CD is very common in children with IDDM. These patients should be screened for CD regardless of their ethnicity, absence of gastrointestinal symptoms or lack of a family history of CD.
IS TISSUE TRANSGLUTAMINASE ANTIBODY PREDICTIVE OF CELIAC DISEASE IN CHILDREN WITH NORMAL SMALL BOWEL BIOPSIES?
Mahmoud Sabri, Seema Khan, Division of Gastroenterology, Children's Hospital of Pittsburgh, University of Pittsburgh, School of Medicine, Pittsburgh, PA
The high sensitivity (92%) and specificity (98%) of tissue transglutaminase antibody (t-TG Ab) for diagnosis of celiac disease (CD) prompted us to evaluate its diagnostic value in children with normal small bowel morphology compared to children with CD.
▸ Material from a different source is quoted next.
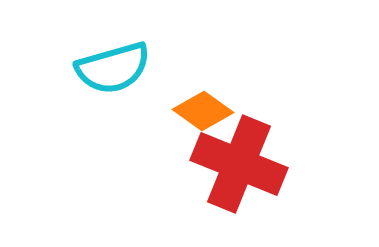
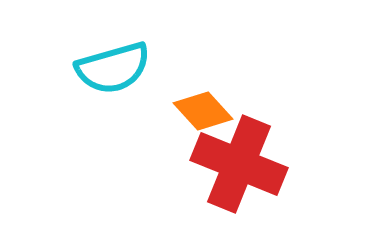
orange diamond: rotated 12 degrees clockwise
We reviewed retrospectively clinical data and histology pertaining to children referred for evaluation of positive t-TG Ab. We divided the patients into group (gp) A: normal small intestinal mucosal biopsies, and gp B: biopsies compatible with CD. Tissue transglutaminase IgA antibodies were determined by using the ELISA and a commercially available kit using guinea pig derived liver t-TG (QUANTA Lite™ t-TG).
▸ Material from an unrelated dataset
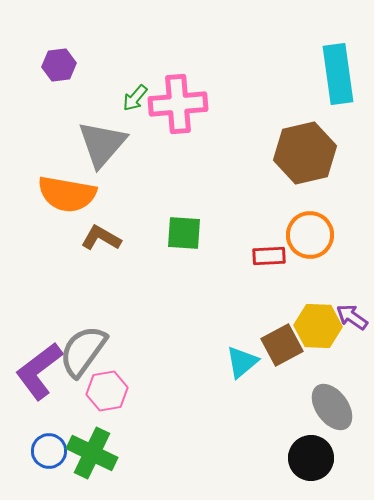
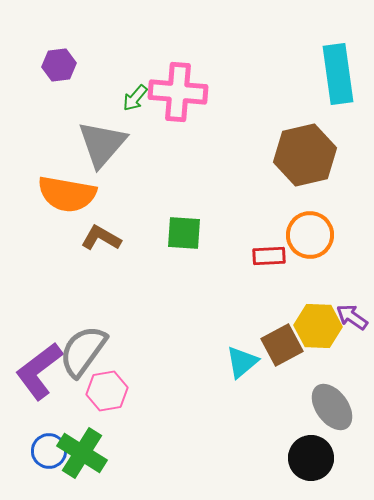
pink cross: moved 12 px up; rotated 10 degrees clockwise
brown hexagon: moved 2 px down
green cross: moved 10 px left; rotated 6 degrees clockwise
Data related to 15 children were reviewed. Eight (3 females) of 15 (53%) children had no abnormalities on small bowel biopsies and comprised gp A and their median age at presentation was 11 y (4.5–14). Seven of the eight (88%) children presented with constipation, vomiting, diarrhea, dyspepsia, and/or weight loss. The median duration of symptoms prior to evaluation was 1.37 y in gp A versus 0.06 y in gp B. The seven children (4 females) in gp B had a median age at presentation of 7 y (5–17), 3 presented with constipation, vomiting, diarrhea, and weight loss. The five asymptomatic children, in this series, were screened because of associated diagnosis of Down syndrome (1) in gp A, IDDM (1), and a family history of CD (3) in gp B. The mean t-TG value was 50 IU/L (33–117) in gp A compared to 117 IU/L (31–200) in gp B (p=NS). All patients in gp B had either partial villous atrophy or blunted villi and intraepithelial lymphocytes on small bowel biopsies consistent with CD. In follow up, the 7 symptomatic patients in group A were diagnosed with functional constipation (3), Crohn's disease (1), cyclic vomiting and food allergy (1), and (2) had spontaneous resolution of symptoms.
We speculate that positive t-TG Ab in children with normal small bowel biopsies may be either false positive or represent latent CD. An endoscopic re-evaluation with biopsies should be considered for those with persistently elevated t- TG Ab.